Dr. Ed McGough demonstrating a simulatorSimulation, from the perspective of the health care field, is learning in safety. Patient safety is a primary concern. Simulated environments and scenarios can be created that enable clinicians and healthcare providers to gain experience and skills before they encounter real patients. Simulation may also accelerate the rate of learning compared with more traditional forms of learning.

Some simulations are web-based and are therefore accessible to anyone with an internet connection. They can be used as a tool for assessment of students for clinical skills and as a development tool as they provide a way in which new procedures, methods, and policies can be evaluated while maintaining patient safety.

Types of Simulation

Mixed Simulations

Mixed simulations combine physical and virtual components. For example, virtual information or graphics may be precisely overlaid over a physical component or interposed between a viewer and the physical component. Examples are a Hypoplastic Left Heart Syndrome and an Augmented Apollo workstation simulation.

Standardized Patients

Standardized patients are human actors who are trained to mimic the symptoms of certain conditions. Trainees interact with the standardized patients via natural language and touch.

Physical Simulations

Physical simulations are tangible physical devices or systems that can be touched and directly manipulated. Examples are mannequin patient simulators such as the Human Patient Simulator and part task trainers such as intubation heads.

Virtual Humans

Virtual humans or virtual patients are avatars that are programmed to represent a patient. Interaction is via natural language and pointing. Virtual humans facilitate the representation of rare patients or pathologies.

 

Virtual Simulations

Virtual simulations are implemented virtually, usually through a display device. There are many different types of virtual simulations. Virtual simulations can fall into more than one of the categories below.

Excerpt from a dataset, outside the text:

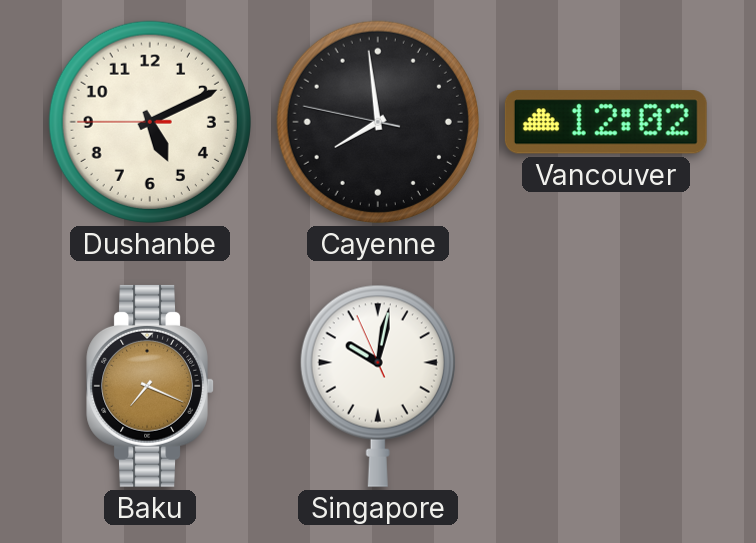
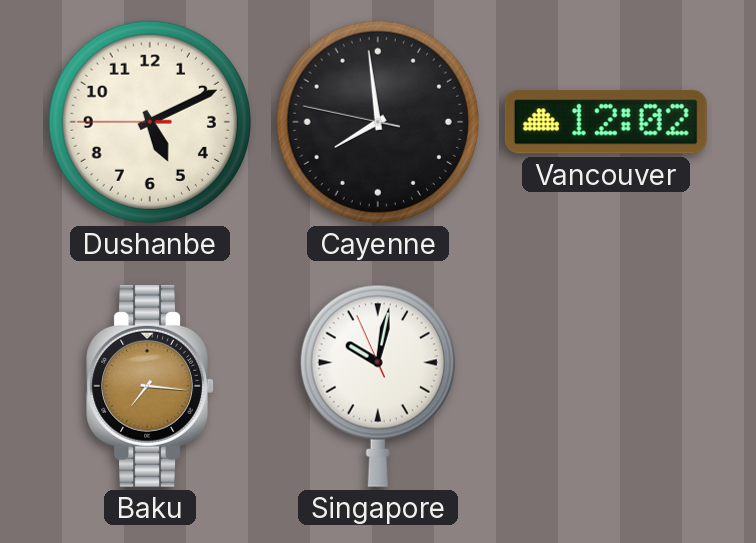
Baku: 7:19 -> 7:16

Transparent Reality Simulations

Transparent reality simulations make the internal, hidden, or invisible structure, processes, or functions of a system explicit, visible, and interactive. A prime example is the Virtual Anesthesia Machine simulation.

Web-Enabled Simulations

Web-enabled simulations are accessed via the web through a web browser and will work on both Windows and Mac personal computers. A set of web-enabled simulations can be accessed at the Virtual Anesthesia Machine simulation portfolio.

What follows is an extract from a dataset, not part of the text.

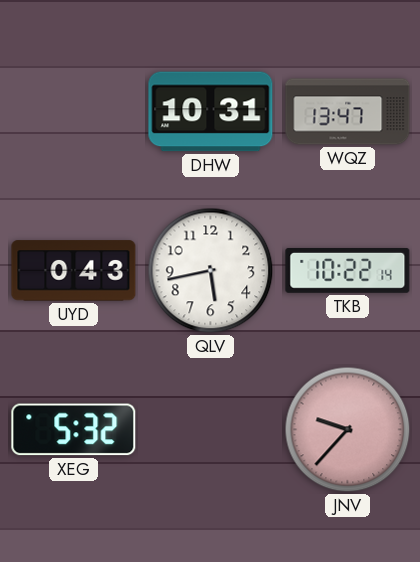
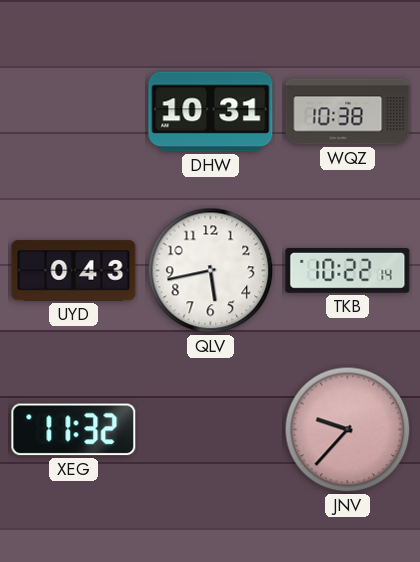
WQZ: 13:47 -> 10:38
XEG: 5:32 -> 11:32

Photo Realistic Simulations

Photorealistic simulations use photographic quality images for its graphics instead of iconic representations. An example of an interactive photorealistic simulation is the Opaque “Blackbox” VAM simulation.

Panoramic Simulations

Panoramic simulations “stitch” together a set of photographs of a clinical care area, such as an operating room, to form a 360 degrees background to the simulation. An example is the Simulated Anesthesia Application distributed by Schering Plough.